Hi everyone, I’m managing a restaurant-related website (mainly focused on Texas Roadhouse menu insights and kitchen operations), and I recently tried to integrate some IoT-based performance tracking data from Siemens devices into it. The idea was to display live temperature and energy efficiency data from kitchen sensors that run on Siemens controllers. However, ever since I connected my site to the Siemens API, I’ve been facing serious technical issues — both with data refresh and overall website performance.

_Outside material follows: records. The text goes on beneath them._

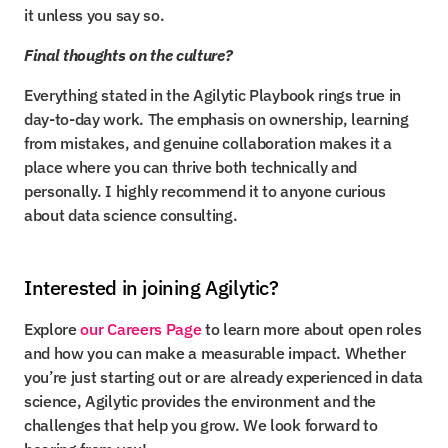
it unless you say so.
Final thoughts on the culture?
Everything stated in the Agilytic Playbook rings true in 
day-to-day work. The emphasis on ownership, learning 
from mistakes, and genuine collaboration makes it a 
place where you can thrive both technically and 
personally. I highly recommend it to anyone curious 
about data science consulting.
Interested in joining Agilytic?
Explore 
our Careers Page
 to learn more about open roles 
and how you can make a measurable impact. Whether 
you’re just starting out or are already experienced in data 
science, Agilytic provides the environment and the 
challenges that help you grow. We look forward to 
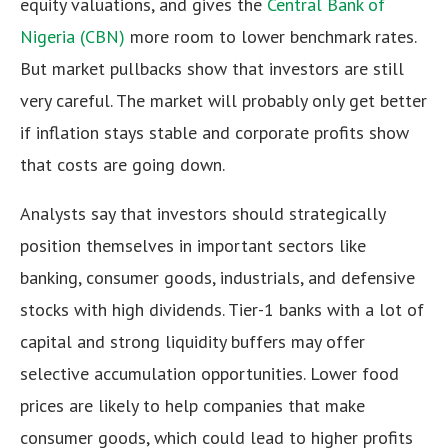
equity valuations, and gives the
Central Bank of
Nigeria (CBN)
more room to lower benchmark rates.
But market pullbacks show that investors are still
very careful. The market will probably only get better
if inflation stays stable and corporate profits show
that costs are going down.
Analysts say that investors should strategically
position themselves in important sectors like
banking, consumer goods, industrials, and defensive
stocks with high dividends. Tier-1 banks with a lot of
capital and strong liquidity buffers may offer
selective accumulation opportunities. Lower food
prices are likely to help companies that make
consumer goods, which could lead to higher profits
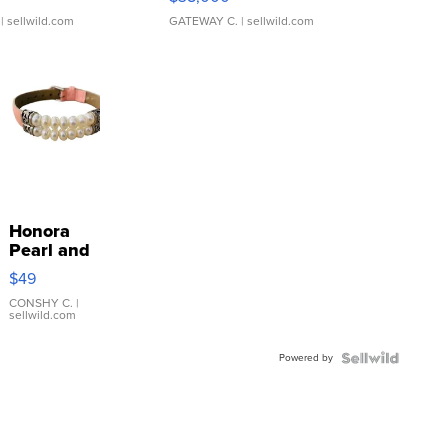
| sellwild.com
GATEWAY C.
| sellwild.com
Honora
Pearl and
Pink
$49
Leather
Bracelet
CONSHY C.
|
sellwild.com
Adjustable
Buckle
Powered by
Clo...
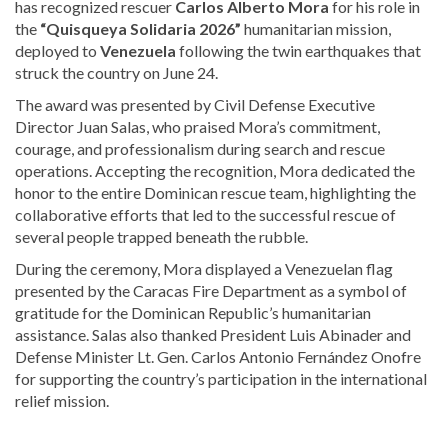
has recognized rescuer
Carlos Alberto Mora
for his role in
the
“Quisqueya Solidaria 2026”
humanitarian mission,
deployed to
Venezuela
following the twin earthquakes that
struck the country on June 24.
The award was presented by Civil Defense Executive
Director Juan Salas, who praised Mora’s commitment,
courage, and professionalism during search and rescue
operations. Accepting the recognition, Mora dedicated the
honor to the entire Dominican rescue team, highlighting the
collaborative efforts that led to the successful rescue of
several people trapped beneath the rubble.
During the ceremony, Mora displayed a Venezuelan flag
presented by the Caracas Fire Department as a symbol of
gratitude for the Dominican Republic’s humanitarian
assistance. Salas also thanked President Luis Abinader and
Defense Minister Lt. Gen. Carlos Antonio Fernández Onofre
for supporting the country’s participation in the international
relief mission.
Discover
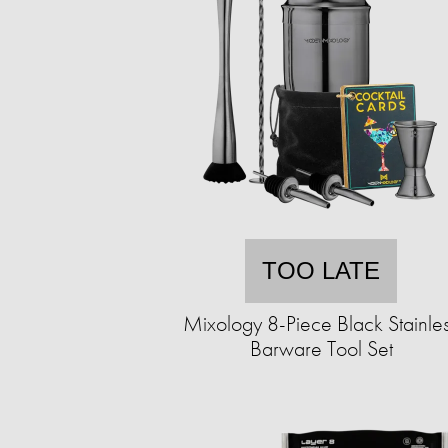
TOO LATE
Mixology 8-Piece Black Stainle
Barware Tool Set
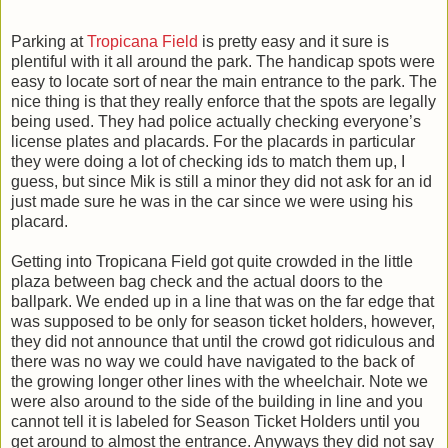
Parking at
Tropicana Field
is pretty easy and it sure is
plentiful with it all around the park. The handicap spots were
easy to locate sort of near the main entrance to the park. The
nice thing is that they really enforce that the spots are legally
being used. They had police actually checking everyone’s
license plates and placards. For the placards in particular
they were doing a lot of checking ids to match them up, I
guess, but since Mik is still a minor they did not ask for an id
just made sure he was in the car since we were using his
placard.
Getting into Tropicana Field got quite crowded in the little
plaza between bag check and the actual doors to the
ballpark. We ended up in a line that was on the far edge that
was supposed to be only for season ticket holders, however,
they did not announce that until the crowd got ridiculous and
there was no way we could have navigated to the back of
the growing longer other lines with the wheelchair. Note we
were also around to the side of the building in line and you
cannot tell it is labeled for Season Ticket Holders until you
get around to almost the entrance. Anyways they did not say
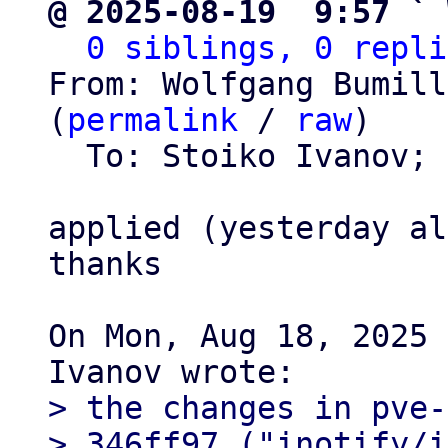
@ 2025-08-19  9:57 ` 
0 siblings, 0 repli
From: Wolfgang Bumill
(
permalink
 / 
raw
)

  To: Stoiko Ivanov; 
applied (yesterday al
thanks

On Mon, Aug 18, 2025 
> the changes in pve-
> 346ff97 ("inotify/i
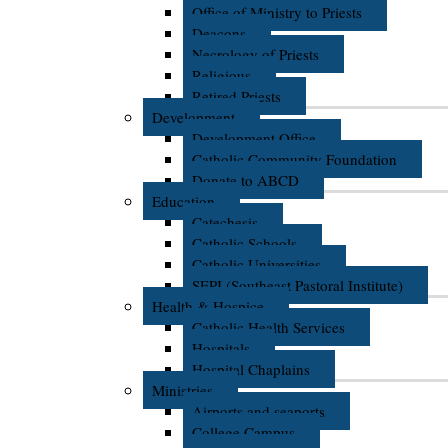
Office of Ministry to Priests
Deacons
Necrology of Priests
Religious
Retired Priests
Development
Development Office
Catholic Community Foundation
Donate to ABCD
Education
Catechesis
Catholic Schools
Catholic Universities
SEPI (Southeast Pastoral Institute)
Health & Hospice
Catholic Health Services
Hospitals
Hospital Chaplains
Ministries
Airports and seaports
College Campus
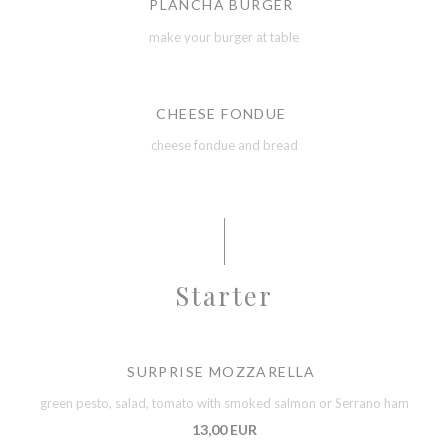
PLANCHA BURGER
make your burger at table
CHEESE FONDUE
cheese fondue and bread
Starter
SURPRISE MOZZARELLA
green pesto, salad, tomato with smoked salmon or Serrano ham
13,00 EUR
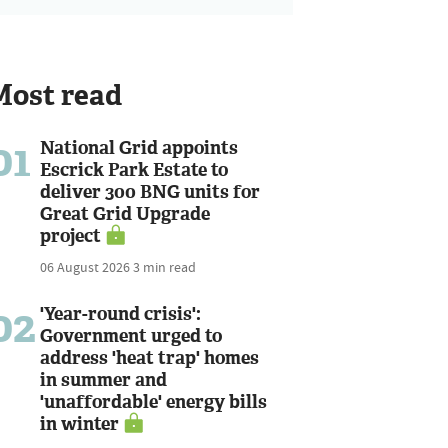
Most read
01
National Grid appoints
Escrick Park Estate to
deliver 300 BNG units for
Great Grid Upgrade
project
06 August 2026
3 min read
02
'Year-round crisis':
Government urged to
address 'heat trap' homes
in summer and
'unaffordable' energy bills
in winter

The first problem is with the data synchronization. I set up a small backend script that fetches sensor readings from the Siemens cloud platform every 10 minutes using the provided REST API. It works fine for a while, but after a few cycles, the data stops updating and the connection throws 504 Gateway Timeout or Connection reset errors. Restarting the script temporarily restores the link, but it fails again within hours. I’m not sure if this is an authentication issue or something related to request rate limits.
Another issue is that the website’s load time has increased dramatically since adding the IoT integration. The pages that display live data now take 5–7 seconds to load, compared to under two seconds before. I suspect that the synchronous API calls might be blocking page rendering, but I’m not entirely sure how to optimize this with Siemens’ data endpoints. Would switching to an MQTT-based approach improve real-time performance compared to repeated REST polling?
I’ve also been getting inconsistent readings from the Siemens devices themselves. Sometimes the data returned from the API shows blank or null values for parameters like “temperature” or “status.” I verified that the sensors are online through the Siemens management console, so it’s not a hardware failure. Could this be a delay in the cloud data replication or an issue with the API token’s permission scope? The documentation wasn’t completely clear about how long cached sensor values are stored before being refreshed.
Another strange behavior is that the website’s server (hosted on a VPS) occasionally crashes due to excessive CPU usage when multiple users access the live dashboard simultaneously. I checked the logs and noticed several threads hanging in the data fetch routine. It seems like my async queue is not handling concurrent requests efficiently. Has anyone else tried integrating Siemens IoT APIs into a public-facing web dashboard and run into similar scaling issues?
At this point, I’m considering whether I should offload the Siemens data processing to a separate microservice or caching layer instead of directly fetching it on-page load. If anyone here has experience working with Siemens MindSphere or other Siemens cloud APIs in a web application context, I’d really appreciate your advice. My goal is to keep the real-time restaurant data visible to users without overloading the site or breaking the API connection every few hours. Sorry for the long post.
Thanks Joe for the question. Can you provide more information on exactly which API you are using and what Siemens devices you are talking about? I couldn’t find the relevant information on the example page you shared.